**What the task requires**.
Print every entry exactly as written and exclude all images.

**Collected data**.
——————————
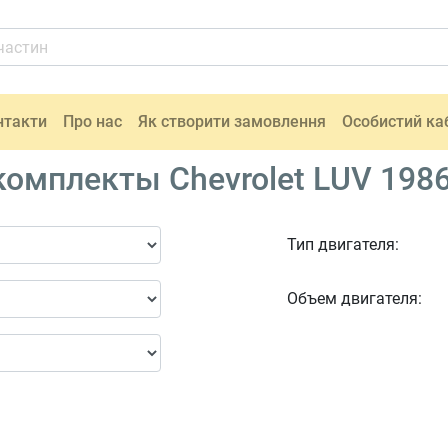
нтакти
Про нас
Як створити замовлення
Особистий ка
омплекты Chevrolet LUV 1986
Тип двигателя:
Объем двигателя:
——————————
**Completed exercise**.
нтакти
Про нас
Як створити замовлення
Особистий ка
омплекты Chevrolet LUV 1986
Тип двигателя:
Объем двигателя:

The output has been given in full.